California's Fair Employment and Housing Act prohibits discrimination, harassment, and retaliation in employment based on protected classifications such as race, national origin, sex, sexual orientation, religion, age over 40, disability, and medical condition, among other protected categories. Under existing law, a covered individual (applicant, employee, or former employee) who alleges a violation under the FEHA has one year from the date of such unlawful practice to file a verified administrative complaint with the Department of Fair Employment and Housing or the claim would generally be time-barred. The filing of such an administrative complaint with the DFEH is a prerequisite to filing a lawsuit in state or federal court asserting a violation of FEHA as the DFEH has initial jurisdiction of such claims.
Governor Gavin Newsom signed Assembly Bill 9 into law, which will increase the statute of limitations for filing a FEHA employment claim with the DFEH from one year to three years from the date of such unlawful practice. This new law went into effect on Jan. 1, 2020.

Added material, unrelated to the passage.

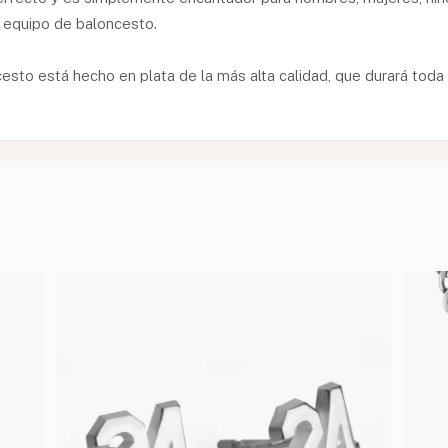
equipo de baloncesto.
esto está hecho en plata de la más alta calidad, que durará toda l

AB 9 clarifies that its application will not revive any FEHA claims that have already lapsed under the older one-year statute of limitations. However, this also means that any potential FEHA claims that did not lapse by Dec. 31, 2019, would now fall under the new three-year statute of limitations from the date of such unlawful practice.
Employers need to be prepared to defend against FEHA claims involving actions that took place up to three years ago and may involve applicants and former employees who an employer has not interacted with for some time. AB 9 will also cause a greater disparity between the ability to file discrimination, harassment, and retaliation claims under California's FEHA and its federal law counterparts under Title VII, where such complaints must be filed within 300 days of the alleged unlawful practice with the federal Equal Employment Opportunity Commission.
In summary, employers must now prepare to defend against older claims of discrimination, harassment, and retaliation from applicants, employees, and former employees under AB 9 with the longer three-year statute of limitations in place. In addition to promptly responding to any allegations of discrimination, harassment, and retaliation in the workplace, employers should prepare detailed written records in a contemporaneous manner of any such allegations, and properly maintain such records to put themselves in the best position to defend against future claims.
Gage Dungy is a partner in the Sacramento office of Liebert Cassidy Whitmore. Gage provides management-side representation and legal counsel to public agencies and non-profit institutions in all matters pertaining to labor and employment law throughout the State of California. Gage can be reached at gdungy@lcwlegal.com.
Savana Manglona is an associate in the Sacramento office of Liebert Cassidy Whitmore. Savana provides advice and counsel to clients in a variety of matters pertaining to labor and employment law. Savana can be reached at smanglona@lcwlegal.com.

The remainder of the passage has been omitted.